TASK DESCRIPTION: Your copy of the entries below should hold exactly the lines from the one containing "the late classical period" to the one containing "through effective training is the", inclusive, and no pictures.

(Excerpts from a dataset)

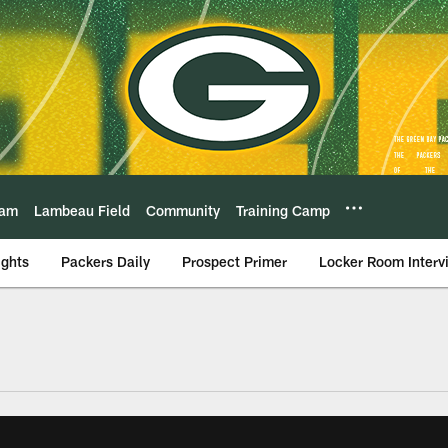
eam
Lambeau Field
Community
Training Camp
ights
Packers Daily
Prospect Primer
Locker Room Interv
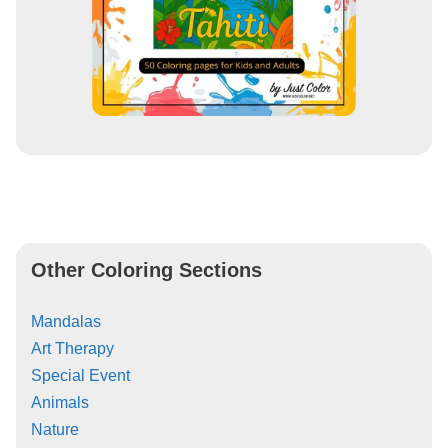
Other Coloring Sections
Mandalas
Art Therapy
Special Event
Animals
Nature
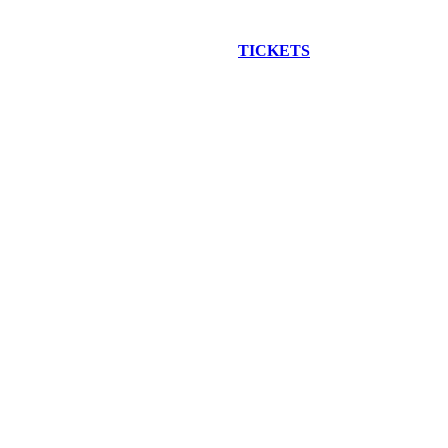
EW CONSTRUCTION BUS TOUR
TICKETS
ARE ON SALE NO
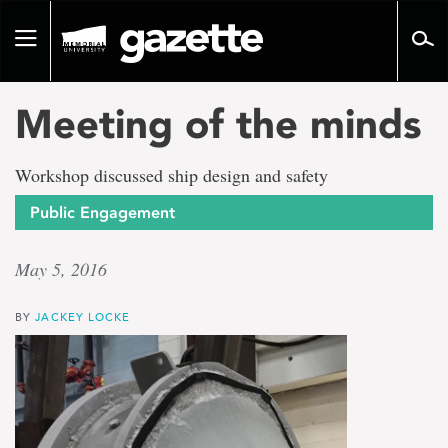
Go
to
Toggle
page
navigation
content
Meeting of the minds
Workshop discussed ship design and safety
Public Engagement
May 5, 2016
BY
JACKEY LOCKE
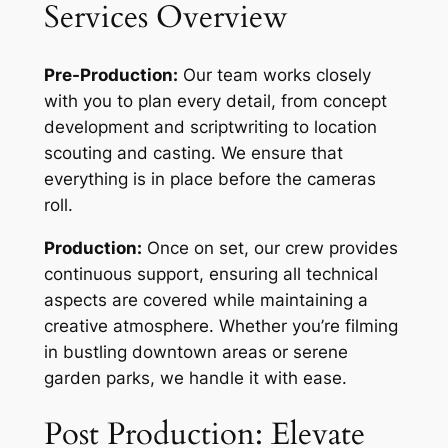
Services Overview
Pre-Production:
Our team works closely
with you to plan every detail, from concept
development and scriptwriting to location
scouting and casting. We ensure that
everything is in place before the cameras
roll.
Production:
Once on set, our crew provides
continuous support, ensuring all technical
aspects are covered while maintaining a
creative atmosphere. Whether you’re filming
in bustling downtown areas or serene
garden parks, we handle it with ease.
Post Production: Elevate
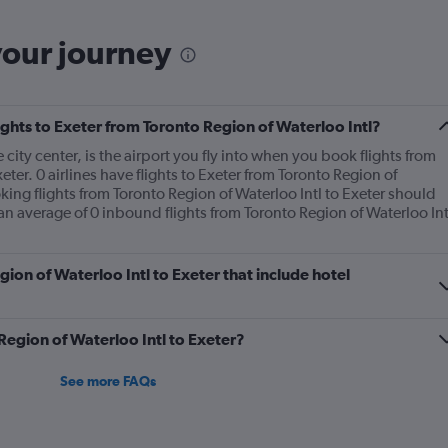
your journey
lights to Exeter from Toronto Region of Waterloo Intl?
 city center, is the airport you fly into when you book flights from
eter. 0 airlines have flights to Exeter from Toronto Region of
oking flights from Toronto Region of Waterloo Intl to Exeter should
 an average of 0 inbound flights from Toronto Region of Waterloo Int
egion of Waterloo Intl to Exeter that include hotel
 Region of Waterloo Intl to Exeter?
See more FAQs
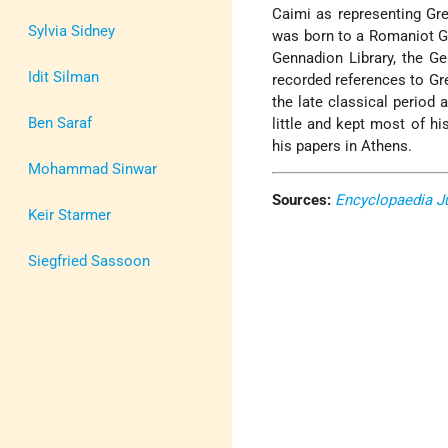
Caimi as representing Gre
Sylvia Sidney
was born to a Romaniot Gre
Gennadion Library, the G
Idit Silman
recorded references to Gre
the late classical period 
Ben Saraf
little and kept most of hi
his papers in Athens.
Mohammad Sinwar
Sources:
Encyclopaedia J
Keir Starmer
Siegfried Sassoon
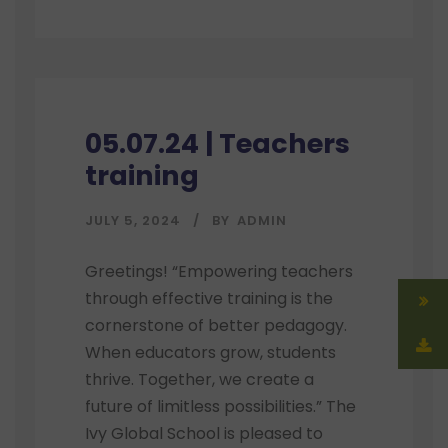
05.07.24 | Teachers
training
JULY 5, 2024
BY
ADMIN
Greetings! “Empowering teachers
through effective training is the
cornerstone of better pedagogy.
When educators grow, students
thrive. Together, we create a
future of limitless possibilities.” The
Ivy Global School is pleased to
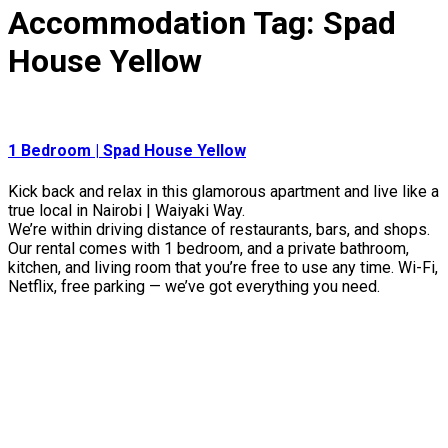
Accommodation Tag:
Spad
House Yellow
1 Bedroom | Spad House Yellow
Kick back and relax in this glamorous apartment and live like a
true local in Nairobi | Waiyaki Way.
We’re within driving distance of restaurants, bars, and shops.
Our rental comes with 1 bedroom, and a private bathroom,
kitchen, and living room that you’re free to use any time. Wi-Fi,
Netflix, free parking — we’ve got everything you need.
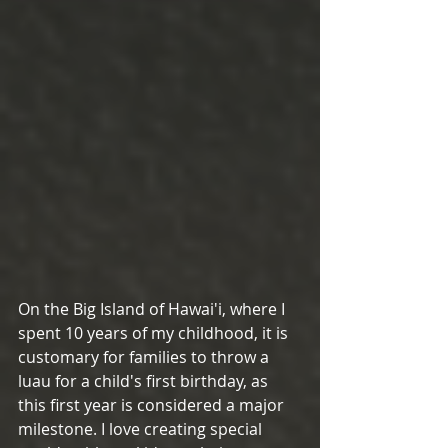
On the Big Island of Hawai'i, where I 
spent 10 years of my childhood, it is 
customary for families to throw a 
luau for a child's first birthday, as 
this first year is considered a major 
milestone. I love creating special 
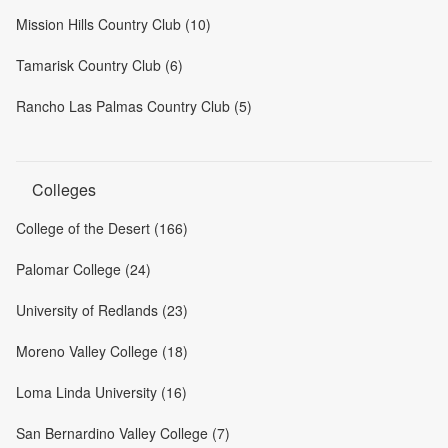
Mission Hills Country Club (10)
Tamarisk Country Club (6)
Rancho Las Palmas Country Club (5)
Colleges
College of the Desert (166)
Palomar College (24)
University of Redlands (23)
Moreno Valley College (18)
Loma Linda University (16)
San Bernardino Valley College (7)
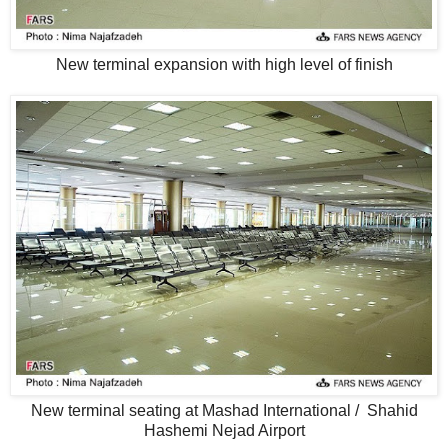
New terminal expansion with high level of finish
New terminal seating at Mashad International / Shahid
Hashemi Nejad Airport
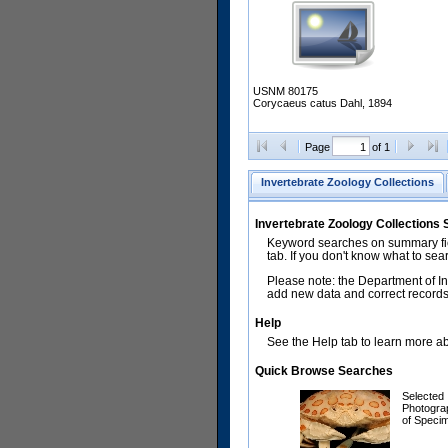
USNM 80175
Corycaeus catus Dahl, 1894
Page
of 1
Invertebrate Zoology Collections
Invertebrate Zoology Collections
Keyword searches on summary fiel
tab. If you don't know what to sea
Please note: the Department of In
add new data and correct records.
Help
See the Help tab to learn more abo
Quick Browse Searches
Selected
Photogra
of Speci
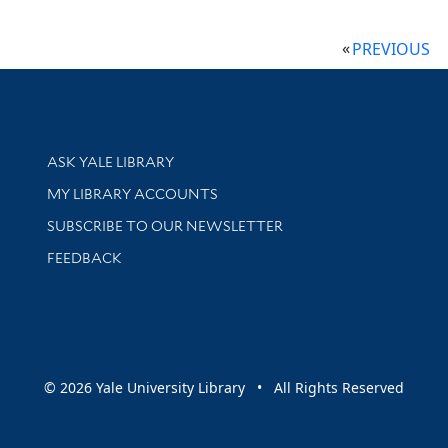
PREVIOUS
Library Services
ASK YALE LIBRARY
Get research help and support
MY LIBRARY ACCOUNTS
SUBSCRIBE TO OUR NEWSLETTER
Stay updated with library news and events
FEEDBACK
sity
© 2026 Yale University Library • All Rights Reserved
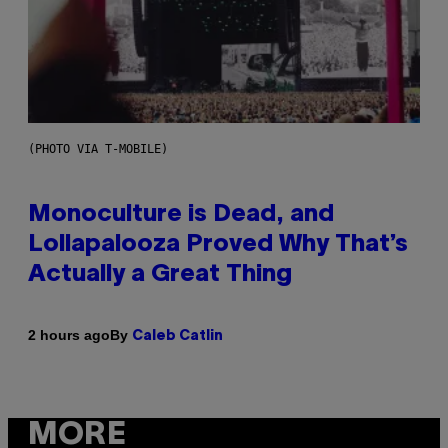
(PHOTO VIA T-MOBILE)
Monoculture is Dead, and
Lollapalooza Proved Why That’s
Actually a Great Thing
By
2 hours ago
Caleb Catlin
MORE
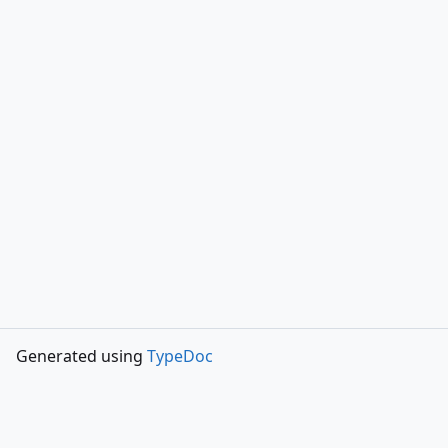
Generated using
TypeDoc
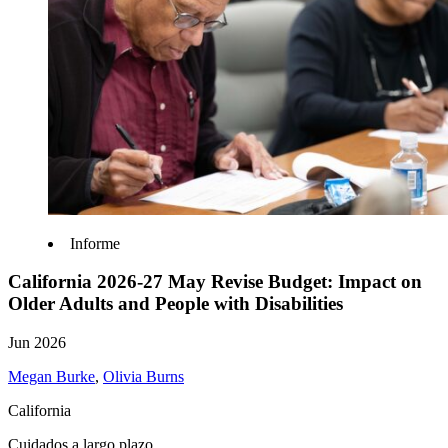
Informe
California 2026-27 May Revise Budget: Impact on
Older Adults and People with Disabilities
Jun 2026
Megan Burke
,
Olivia Burns
California
Cuidados a largo plazo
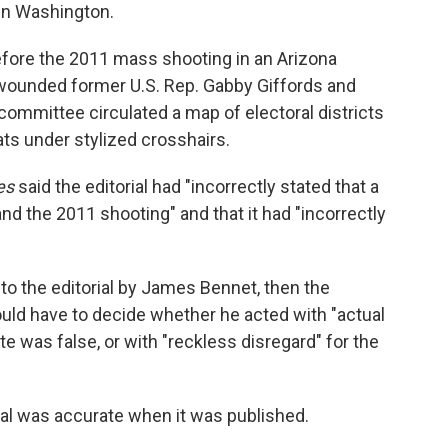
in Washington.
fore the 2011 mass shooting in an Arizona
 wounded former U.S. Rep. Gabby Giffords and
on committee circulated a map of electoral districts
ts under stylized crosshairs.
es
said the editorial had "incorrectly stated that a
and the 2011 shooting" and that it had "incorrectly
o the editorial by James Bennet, then the
y would have to decide whether he acted with "actual
 was false, or with "reckless disregard" for the
ial was accurate when it was published.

EXERCISE OUTPUT:
the late classical period 
Ben Saraf
little and kept most of hi
his papers in Athens.
Mohammad Sinwar
Sources:
Encyclopaedia J
Keir Starmer
Siegfried Sassoon
05.07.24 | Teachers
training
JULY 5, 2024
BY
ADMIN
Greetings! “Empowering teachers
through effective training is the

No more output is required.